After being alone for so long, I’m standing on one side of an ampersand and I’ve forgotten what the other side looks like. I’ve never truly been good friends with the ampersand; it’s so serious and official. I truly want to be with somebody but not with an ampersand in between.
He used to be my friend until he wasn’t. He used to be on my side until he wasn’t. Why are there sides? Why can’t I see sides most of the time? I’ve found myself in the middle of fights and I have no idea how I got there. He never spoke up so I couldn’t possibly know something was wrong.
She never loved herself until she did. There certainly aren’t any sides, except our own. If there’s one side that exists that we can actually control is loving being inside our bodies. That’s a side you can’t go against.
I’ve felt utterly and completely alone except when I deeply appreciate myself. The lessons have been endless and I don’t like picking sides. I like choosing what feels right.

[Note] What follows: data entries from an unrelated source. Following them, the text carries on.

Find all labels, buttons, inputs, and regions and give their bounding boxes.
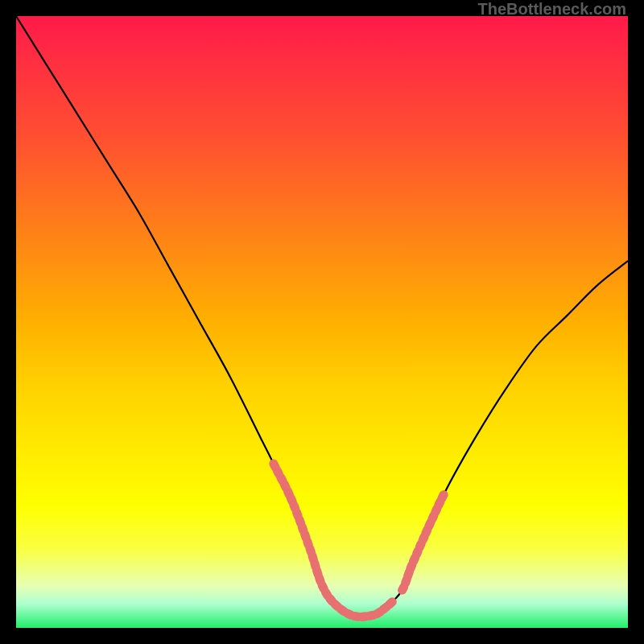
highlight-dash bbox=[341, 609, 344, 612]
highlight-dash bbox=[439, 502, 440, 505]
highlight-dash bbox=[432, 516, 434, 519]
highlight-dash bbox=[408, 572, 410, 576]
highlight-dash bbox=[402, 587, 404, 590]
highlight-dash bbox=[347, 613, 350, 615]
highlight-dash bbox=[291, 498, 292, 502]
highlight-dash bbox=[416, 551, 418, 554]
highlight-dash bbox=[294, 506, 295, 509]
highlight-dash bbox=[378, 612, 381, 614]
highlight-dashes bbox=[274, 464, 444, 617]
highlight-dash bbox=[390, 602, 393, 605]
bottleneck-curve-line bbox=[16, 16, 628, 617]
highlight-dash bbox=[335, 605, 338, 607]
highlight-dash bbox=[315, 564, 316, 568]
highlight-dash bbox=[317, 571, 319, 575]
highlight-dash bbox=[322, 585, 324, 588]
highlight-dash bbox=[429, 522, 431, 526]
highlight-dash bbox=[414, 558, 415, 561]
highlight-dash bbox=[284, 484, 286, 487]
highlight-dash bbox=[354, 616, 358, 617]
highlight-dash bbox=[305, 534, 307, 538]
highlight-dash bbox=[369, 615, 374, 616]
highlight-dash bbox=[436, 509, 437, 512]
highlight-dash bbox=[383, 607, 386, 609]
highlight-dash bbox=[330, 598, 332, 601]
chart-container bbox=[16, 16, 628, 628]
highlight-dash bbox=[419, 544, 421, 547]
highlight-dash bbox=[312, 556, 313, 560]
highlight-dash bbox=[442, 495, 444, 498]
highlight-dash bbox=[302, 526, 303, 530]
highlight-dash bbox=[274, 464, 275, 467]
highlight-dash bbox=[426, 530, 427, 533]
highlight-dash bbox=[310, 549, 312, 553]
watermark-text: TheBottleneck.com bbox=[478, 0, 626, 19]
bottleneck-curve-svg bbox=[16, 16, 628, 628]
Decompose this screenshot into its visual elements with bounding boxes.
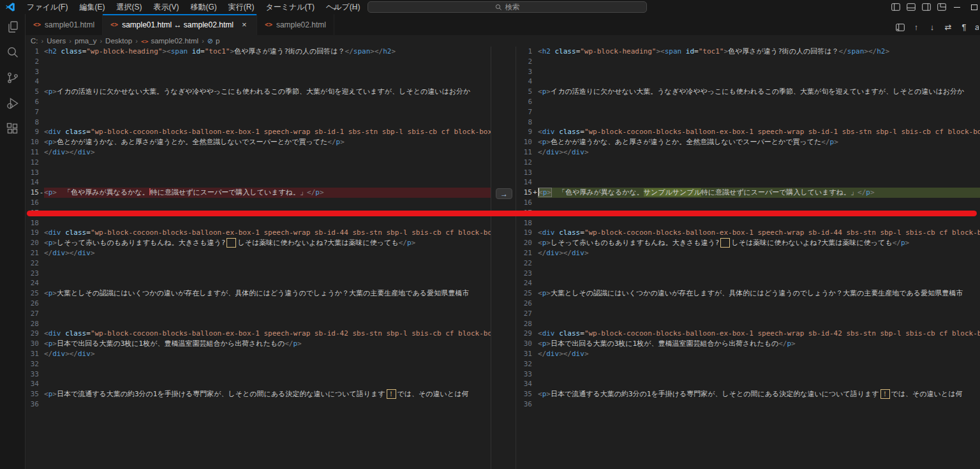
right-code-line-11[interactable]: 11</div></div> bbox=[516, 147, 980, 158]
right-code-line-36[interactable]: 36 bbox=[516, 399, 980, 410]
left-code-line-2[interactable]: 2 bbox=[26, 57, 491, 67]
customize-layout-icon[interactable] bbox=[934, 0, 949, 14]
left-code-line-21[interactable]: 21</div></div> bbox=[26, 248, 491, 258]
menu-item-6[interactable]: ターミナル(T) bbox=[260, 0, 320, 14]
right-code-line-27[interactable]: 27 bbox=[516, 309, 980, 319]
left-code-line-29[interactable]: 29<div class="wp-block-cocoon-blocks-bal… bbox=[26, 329, 491, 339]
menu-item-3[interactable]: 表示(V) bbox=[147, 0, 184, 14]
left-code-line-35[interactable]: 35<p>日本で流通する大葉の約3分の1を手掛ける専門家が、しそとの間にある決定… bbox=[26, 389, 491, 399]
left-code-line-8[interactable]: 8 bbox=[26, 117, 491, 128]
right-code-line-10[interactable]: 10<p>色とかが違うかな、あと厚さが違うとか。全然意識しないでスーパーとかで買… bbox=[516, 137, 980, 147]
toggle-secondary-sidebar-icon[interactable] bbox=[919, 0, 934, 14]
right-code-line-20[interactable]: 20<p>しそって赤いものもありますもんね。大きさも違う? しそは薬味に使わない… bbox=[516, 238, 980, 248]
left-code-line-1[interactable]: 1<h2 class="wp-block-heading"><span id="… bbox=[26, 47, 491, 57]
breadcrumb-item-pmay[interactable]: pma_y bbox=[75, 37, 97, 45]
explorer-icon[interactable] bbox=[0, 14, 26, 40]
right-code-line-22[interactable]: 22 bbox=[516, 258, 980, 269]
left-code-line-11[interactable]: 11</div></div> bbox=[26, 147, 491, 158]
right-code-line-32[interactable]: 32 bbox=[516, 359, 980, 369]
minimize-button[interactable] bbox=[949, 0, 965, 14]
right-code-line-9[interactable]: 9<div class="wp-block-cocoon-blocks-ball… bbox=[516, 127, 980, 137]
menu-item-5[interactable]: 実行(R) bbox=[223, 0, 260, 14]
left-code-line-18[interactable]: 18 bbox=[26, 218, 491, 228]
left-code-line-10[interactable]: 10<p>色とかが違うかな、あと厚さが違うとか。全然意識しないでスーパーとかで買… bbox=[26, 137, 491, 147]
right-code-line-25[interactable]: 25<p>大葉としその認識にはいくつかの違いが存在しますが、具体的にはどう違うの… bbox=[516, 288, 980, 299]
whitespace-icon[interactable]: ¶ bbox=[959, 22, 969, 33]
right-code-line-34[interactable]: 34 bbox=[516, 379, 980, 389]
open-file-icon[interactable] bbox=[895, 24, 905, 31]
left-code-line-23[interactable]: 23 bbox=[26, 269, 491, 279]
nav-back-icon[interactable]: ← bbox=[329, 3, 342, 12]
tab-compare[interactable]: <>sample01.html ↔ sample02.html× bbox=[103, 14, 257, 35]
right-code-line-3[interactable]: 3 bbox=[516, 67, 980, 77]
right-code-line-2[interactable]: 2 bbox=[516, 57, 980, 67]
right-code-line-8[interactable]: 8 bbox=[516, 117, 980, 128]
extensions-icon[interactable] bbox=[0, 116, 26, 142]
left-code-line-28[interactable]: 28 bbox=[26, 319, 491, 329]
breadcrumb-item-Users[interactable]: Users bbox=[47, 37, 66, 45]
breadcrumb-item-Desktop[interactable]: Desktop bbox=[105, 37, 132, 45]
right-code-line-23[interactable]: 23 bbox=[516, 269, 980, 279]
right-code-line-30[interactable]: 30<p>日本で出回る大葉の3枚に1枚が、豊橋温室園芸組合から出荷されたもの</… bbox=[516, 339, 980, 349]
left-code-line-9[interactable]: 9<div class="wp-block-cocoon-blocks-ball… bbox=[26, 127, 491, 137]
left-code-line-32[interactable]: 32 bbox=[26, 359, 491, 369]
left-code-line-7[interactable]: 7 bbox=[26, 107, 491, 117]
tab-sample01[interactable]: <>sample01.html bbox=[26, 14, 103, 35]
tab-sample02[interactable]: <>sample02.html bbox=[257, 14, 334, 35]
left-code-line-26[interactable]: 26 bbox=[26, 299, 491, 309]
previous-change-icon[interactable]: ↑ bbox=[911, 22, 921, 33]
right-code-line-4[interactable]: 4 bbox=[516, 77, 980, 87]
right-code-line-29[interactable]: 29<div class="wp-block-cocoon-blocks-bal… bbox=[516, 329, 980, 339]
right-code-line-16[interactable]: 16 bbox=[516, 198, 980, 208]
right-code-line-21[interactable]: 21</div></div> bbox=[516, 248, 980, 258]
breadcrumb-item-C[interactable]: C: bbox=[31, 37, 38, 45]
apply-change-arrow-button[interactable]: → bbox=[496, 188, 512, 199]
diff-left-pane[interactable]: 1<h2 class="wp-block-heading"><span id="… bbox=[26, 47, 491, 469]
left-code-line-22[interactable]: 22 bbox=[26, 258, 491, 269]
search-sidebar-icon[interactable] bbox=[0, 40, 26, 65]
menu-item-2[interactable]: 選択(S) bbox=[110, 0, 147, 14]
left-code-line-14[interactable]: 14 bbox=[26, 177, 491, 188]
left-code-line-33[interactable]: 33 bbox=[26, 369, 491, 380]
source-control-icon[interactable] bbox=[0, 65, 26, 91]
swap-sides-icon[interactable]: ⇄ bbox=[943, 22, 953, 33]
clipped-edge-icon[interactable]: ab bbox=[975, 22, 979, 33]
next-change-icon[interactable]: ↓ bbox=[927, 22, 937, 33]
menu-item-0[interactable]: ファイル(F) bbox=[21, 0, 73, 14]
right-code-line-28[interactable]: 28 bbox=[516, 319, 980, 329]
left-code-line-20[interactable]: 20<p>しそって赤いものもありますもんね。大きさも違う? しそは薬味に使わない… bbox=[26, 238, 491, 248]
left-code-line-19[interactable]: 19<div class="wp-block-cocoon-blocks-bal… bbox=[26, 228, 491, 238]
right-code-line-35[interactable]: 35<p>日本で流通する大葉の約3分の1を手掛ける専門家が、しそとの間にある決定… bbox=[516, 389, 980, 399]
left-code-line-31[interactable]: 31</div></div> bbox=[26, 349, 491, 359]
right-code-line-19[interactable]: 19<div class="wp-block-cocoon-blocks-bal… bbox=[516, 228, 980, 238]
diff-right-pane[interactable]: 1<h2 class="wp-block-heading"><span id="… bbox=[516, 47, 980, 469]
right-code-line-15[interactable]: 15+<p> 「色や厚みが異なるかな。サンプルサンプル特に意識せずにスーパーで購… bbox=[516, 188, 980, 198]
left-code-line-34[interactable]: 34 bbox=[26, 379, 491, 389]
left-code-line-30[interactable]: 30<p>日本で出回る大葉の3枚に1枚が、豊橋温室園芸組合から出荷されたもの</… bbox=[26, 339, 491, 349]
left-code-line-24[interactable]: 24 bbox=[26, 278, 491, 288]
left-code-line-12[interactable]: 12 bbox=[26, 158, 491, 168]
left-code-line-15[interactable]: 15-<p> 「色や厚みが異なるかな。特に意識せずにスーパーで購入していますね。… bbox=[26, 188, 491, 198]
right-code-line-33[interactable]: 33 bbox=[516, 369, 980, 380]
nav-forward-icon[interactable]: → bbox=[347, 3, 360, 12]
left-code-line-6[interactable]: 6 bbox=[26, 97, 491, 107]
toggle-panel-icon[interactable] bbox=[903, 0, 919, 14]
left-code-line-3[interactable]: 3 bbox=[26, 67, 491, 77]
left-code-line-36[interactable]: 36 bbox=[26, 399, 491, 410]
maximize-button[interactable] bbox=[965, 0, 980, 14]
right-code-line-31[interactable]: 31</div></div> bbox=[516, 349, 980, 359]
left-code-line-16[interactable]: 16 bbox=[26, 198, 491, 208]
right-code-line-26[interactable]: 26 bbox=[516, 299, 980, 309]
right-code-line-13[interactable]: 13 bbox=[516, 168, 980, 178]
right-code-line-24[interactable]: 24 bbox=[516, 278, 980, 288]
right-code-line-5[interactable]: 5<p>イカの活造りに欠かせない大葉。うなぎや冷ややっこにも使われるこの季節、大… bbox=[516, 87, 980, 97]
right-code-line-14[interactable]: 14 bbox=[516, 177, 980, 188]
run-debug-icon[interactable] bbox=[0, 91, 26, 116]
right-code-line-12[interactable]: 12 bbox=[516, 158, 980, 168]
breadcrumb-item-p[interactable]: ⊘p bbox=[207, 37, 220, 45]
close-icon[interactable]: × bbox=[240, 20, 249, 29]
right-code-line-7[interactable]: 7 bbox=[516, 107, 980, 117]
right-code-line-18[interactable]: 18 bbox=[516, 218, 980, 228]
left-code-line-13[interactable]: 13 bbox=[26, 168, 491, 178]
left-code-line-4[interactable]: 4 bbox=[26, 77, 491, 87]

Her father figure hurt her. Her mother figure loved her. What side should she pick? It’s a no brainer. Not picking sides sometimes can be as damaging as any other poison created by any wicked witch. Stay close to someone that hurts you long enough and you’ll end up hating yourself. Then you’ll have a harder time learning how to be on your own side.
Try to stay balanced and peaceful so that there isn’t a side to choose. Try to pick them all so you can see the different angles of the movie of your life. Unless someone is trying to hurt you, then pick the opposite side of that coin. Never let go of who you are, even when it’s hard. Be on your side even if no one else is. Now that’s a side worth picking.